E deu. Elas terminaram resolvidas (mesmo que as duas estivessem destruídas, não havia sido unilateral – elas sofreram e fizeram sofrer) e cada uma foi para o seu canto. Mas não se esqueceram de uma hora para outra.

E, por isso, era tão confuso ver Ariele atada a fios e presa a uma maca. O fato de que ela namorava com Natália passava despercebido quando posto ao lado da possibilidade de ela não sobreviver àquilo. Agora, mais do que nunca – depois de um relacionamento nada saudável e de anos de reflexão – Carol desejava que Ari tivesse tudo de melhor que a vida pudesse oferecer. Ela era uma mulher incrível e não merecia o que estava passando.

Por isso, sentada no banco em frente ao balcão principal do estabelecimento, Caroline suspirou.

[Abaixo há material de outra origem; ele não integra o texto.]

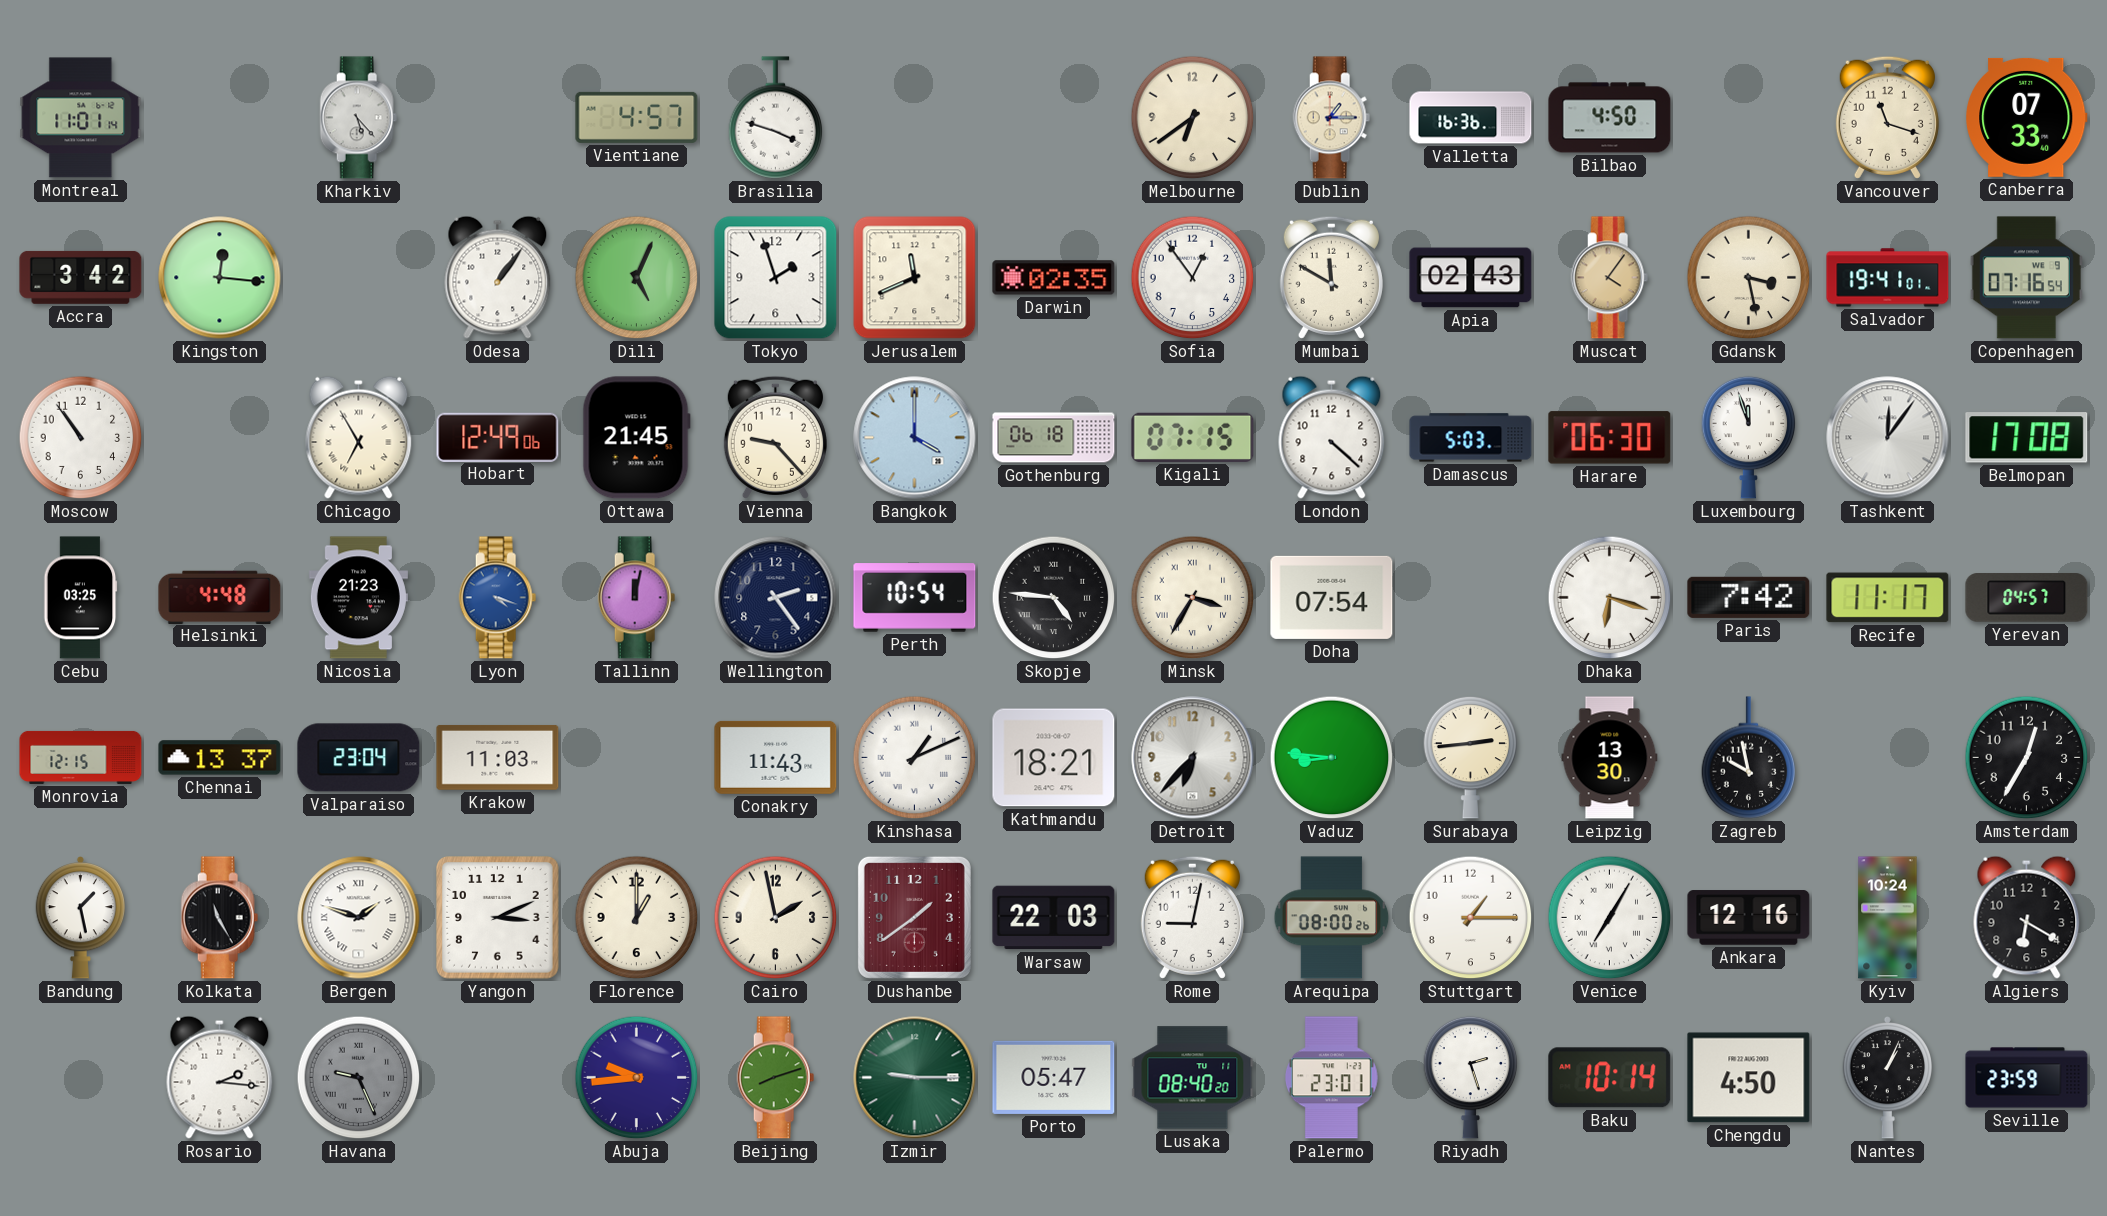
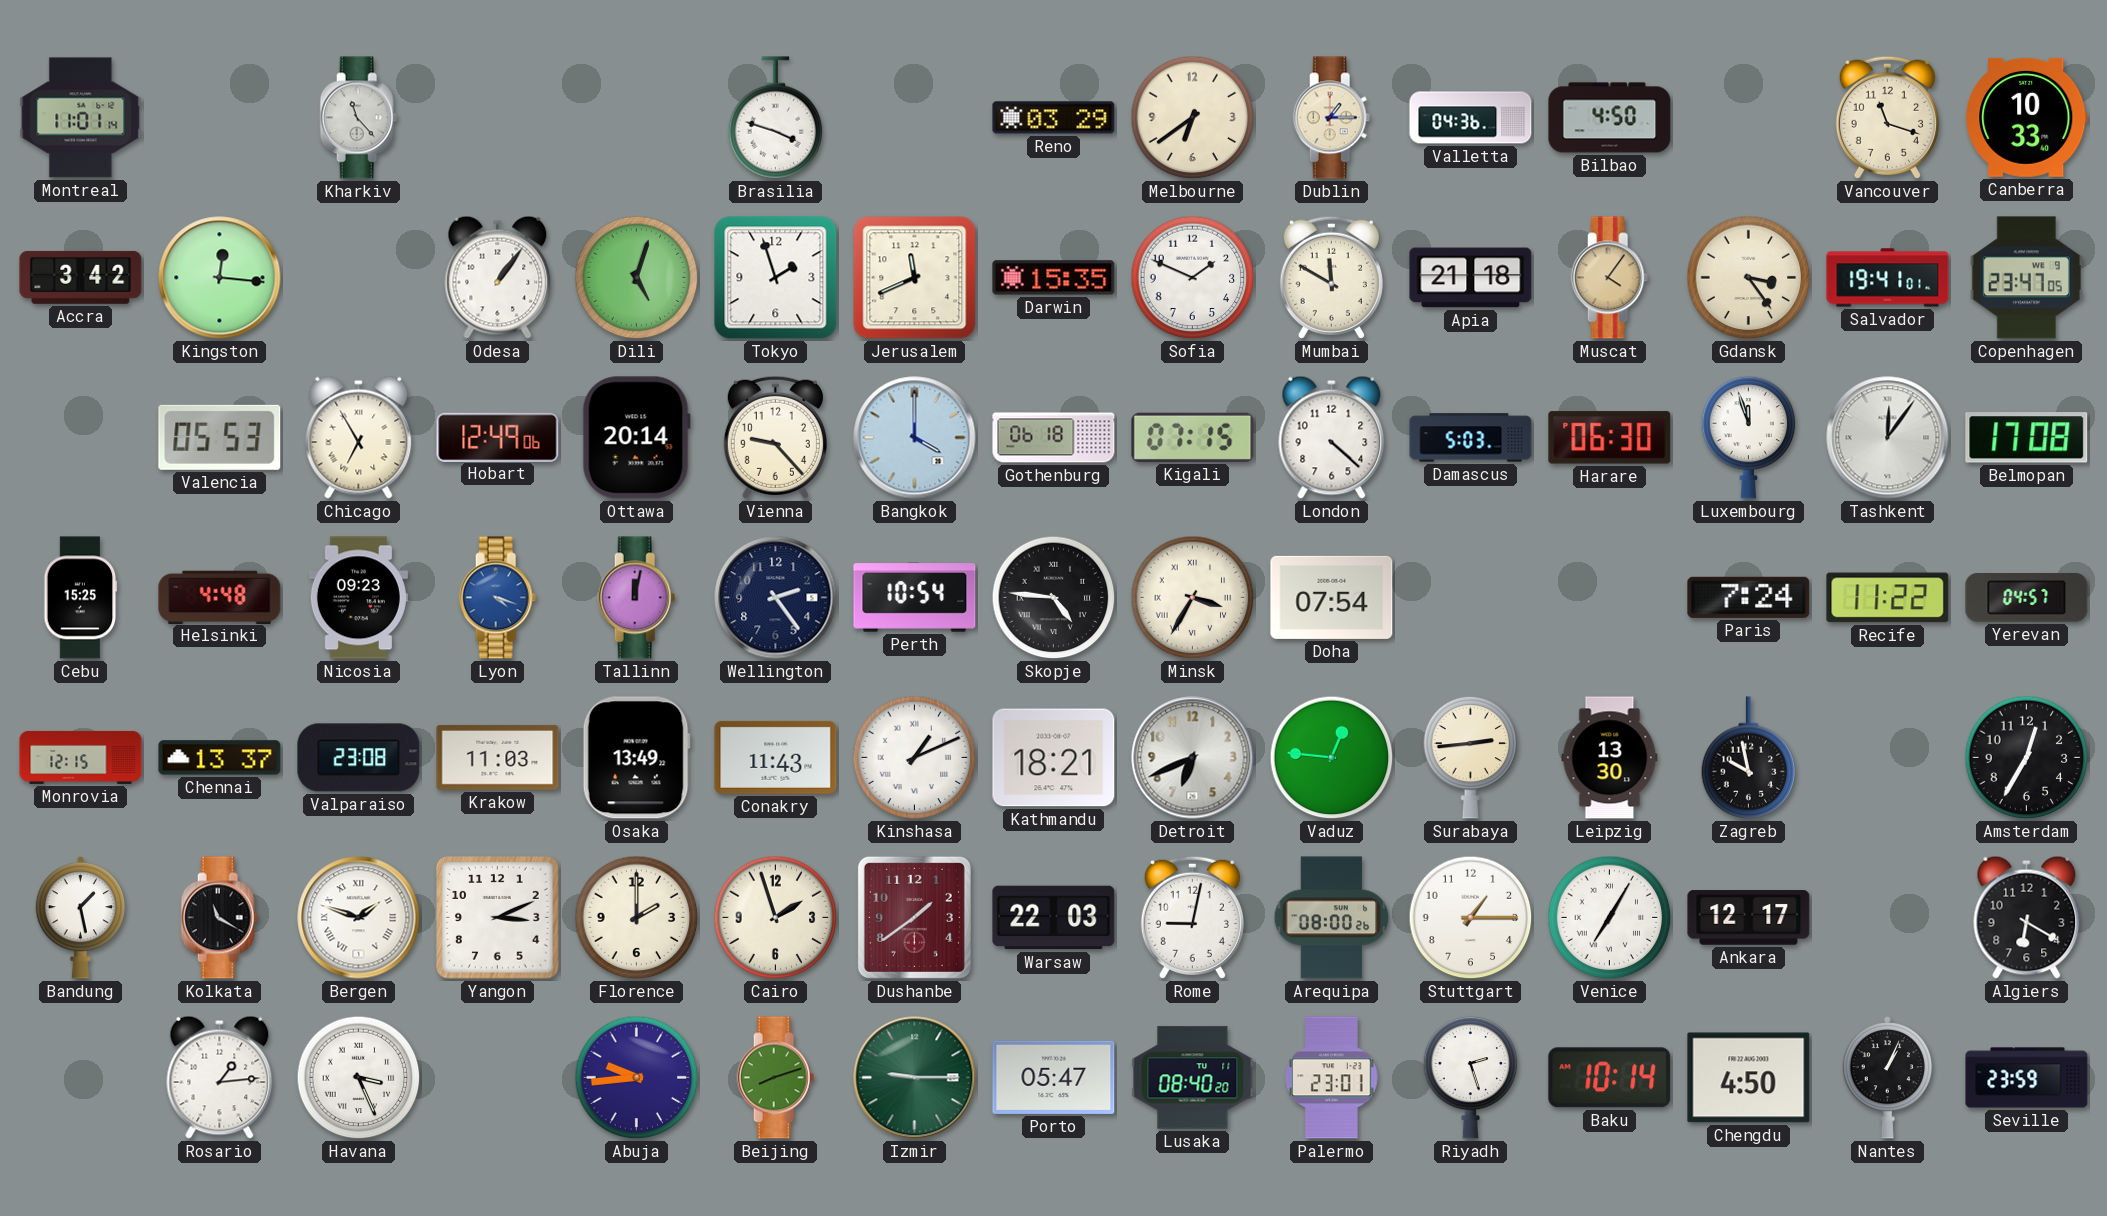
Kharkiv: 5:23 -> 11:23
Vientiane: 4:57 -> none
Reno: none -> 03:29
Valletta: 16:36 -> 04:36
Canberra: 07:33 -> 10:33
Dili: 5:04 -> 5:03
Darwin: 02:35 -> 15:35
Sofia: 12:54 -> 1:49
Apia: 02:43 -> 21:18
Gdansk: 3:28 -> 3:24
Copenhagen: 07:16 -> 23:47
Moscow: 10:54 -> none
Valencia: none -> 05:53
Ottawa: 21:45 -> 20:14
Cebu: 03:25 -> 15:25
Nicosia: 21:23 -> 09:23
Dhaka: 6:18 -> none
Paris: 7:42 -> 7:24
Recife: 11:17 -> 11:22
Valparaiso: 23:04 -> 23:08
Osaka: none -> 13:49
Detroit: 6:37 -> 6:41
Vaduz: 8:46 -> 12:46
Kolkata: 11:25 -> 11:20
Florence: 1:00 -> 2:00
Cairo: 1:58 -> 1:57
Ankara: 12:16 -> 12:17
Kyiv: 10:24 -> none
Rosario: 2:16 -> 1:14
Havana: 9:26 -> 3:26
Havana dial: grey -> white
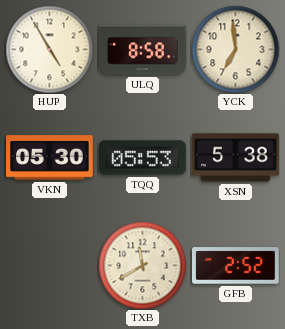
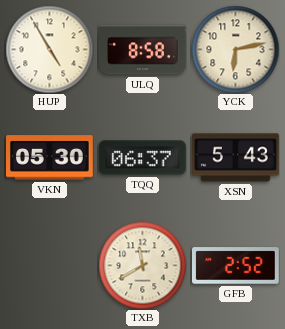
YCK: 6:59 -> 6:13
TQQ: 05:53 -> 06:37
XSN: 5:38 -> 5:43
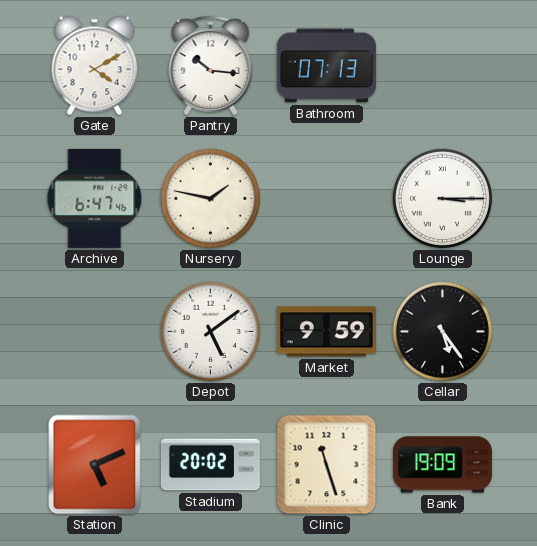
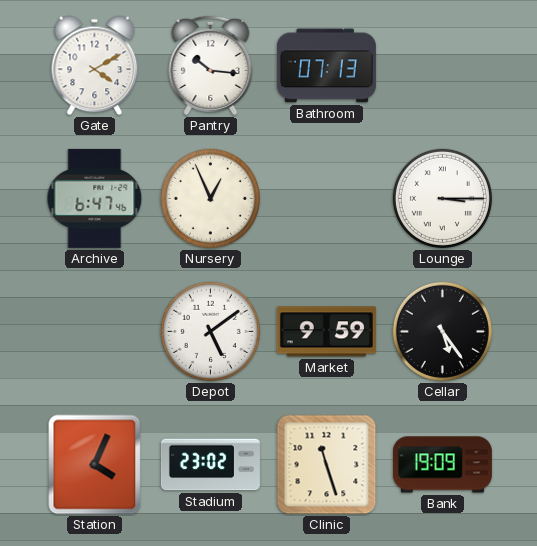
Nursery: 1:47 -> 12:56
Station: 5:11 -> 4:04
Stadium: 20:02 -> 23:02
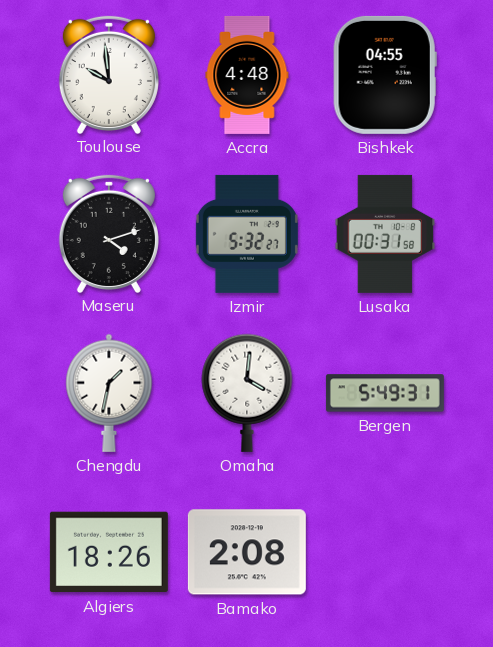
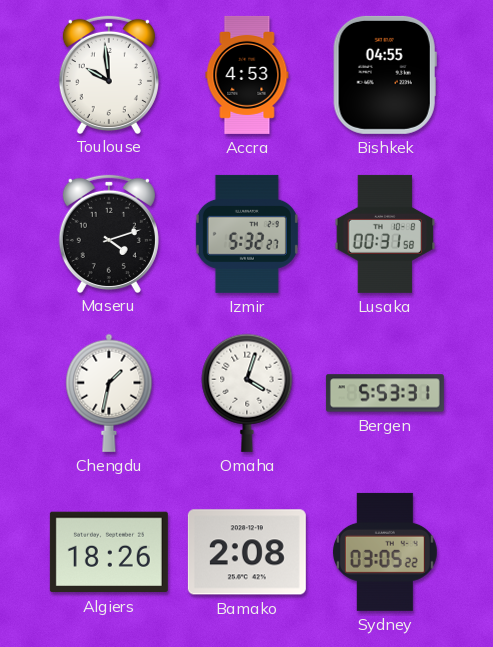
Accra: 4:48 -> 4:53
Omaha: 4:01 -> 4:03
Bergen: 5:49 -> 5:53
Sydney: none -> 03:05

Entre um pedaço de sua tapioca e outro, ela ponderou se deveria ou não passar no quarto de sua ex-esposa. Nem que fosse para desejar saúde, ou ver se estava sendo bem atendida – nada que ela não devesse fazer sendo, praticamente, dona do hospital –. Contudo, não sabia como sua visita poderia ser interpretada. Receava que Natália pensasse que ela tinha outras intenções além das mais singelas.

No último pedaço de seu café da manhã, que foi acompanhado pelo líquido escuro e gelado, Carol Gattaz ainda não tinha uma decisão. Mas prometeu a si mesma que pensaria nisso com cuidado ao longo do dia.